I have the following problem. Given this function
$E[\pi] = (1-r)[\alpha b- (1-p)C-K]+T $
I would like to find the maximum w.r.t. $r$ given this constraint:
$U = (1-r)b-T \geq 0$.
It is an economic problem that I am formalizing, but this is not relevant to its solution, I am only interested in the mathematical resolution of the problem. I provide some background. Our variable $r$ is a number between $0$ and $1$, $p$ is some probability, $\alpha,b,C,K$ and $T$ are all positive constants. If it is useful for the resolution of the problem, we can also assume that $\alpha$ is between $0$ and $1$. An important assumption (namely, assumption $\&$) is that $(1-p)C+K>\alpha b$. Readers used to economics may recognize that the objective function is a sort of expected profit and the constraint is a sort of expected utility. I tried with Kuhn-Tucker, but with miserable results since deriving w.r.t. $r$ does not yield any expression with $r$.
Now I'm following a more intuitive approach. I start by assuming that $U=0$ is the constraint, then I can find an expression for $r$ from the constraint and I substitute it in the target function. After easy steps, I get this
$T \frac{\alpha b - (1-p)C-K}{b} + T$.
At this point, I can use assumption $\&$ to conclude that the first $T$ above will be negative, but I'm not able to conclude whether it will be lower, equal or higher to/than the second $T$ because it is multiplied by some constant.
At this point I'm stuck. I do not know if my approach can work. Could you please suggest a nicer way to proceed? I am on the right track or it's a dead end?

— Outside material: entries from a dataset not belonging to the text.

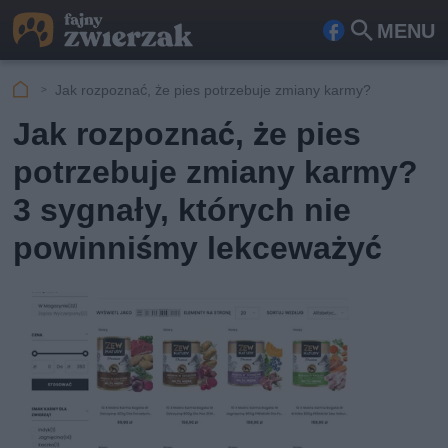
MENU
Fa
Szu
ceb
kaj
Jak rozpoznać, że pies potrzebuje zmiany karmy?
ook
Jak rozpoznać, że pies
potrzebuje zmiany karmy?
3 sygnały, których nie
powinniśmy lekceważyć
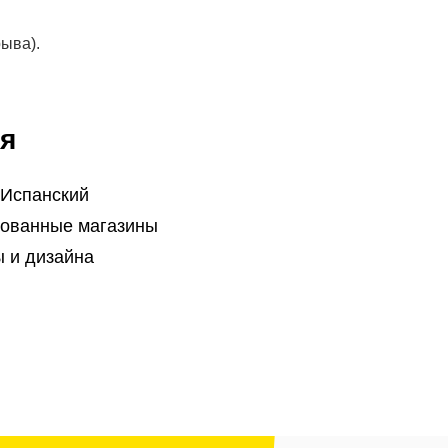
рыва).
я
 Испанский
ованные магазины
 и дизайна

For the admin: This is a new post since the old one was blocked because it lacked many information. I hope that in its current form it is acceptable to start a discussion. Let me know if I need to add anything else. Thank you.
Hint.
Calling $\phi = (1-p)C+K-\alpha b\gt 0$ and considering
$$ U = (1-r)b-T \geq 0\Rightarrow r \le 1-\frac Tb $$
we can formulate the problem as
$$ \min_r (r-1)\phi+T,\ \ \text{s. t.}\ \ \cases{r\ge 0\\ r\le1-\frac Tb} $$
now as $(r-1)\phi+T$ is linear, the solution is one of the set
$$ \left\{T-\phi,T-\phi\frac Tb\right\} $$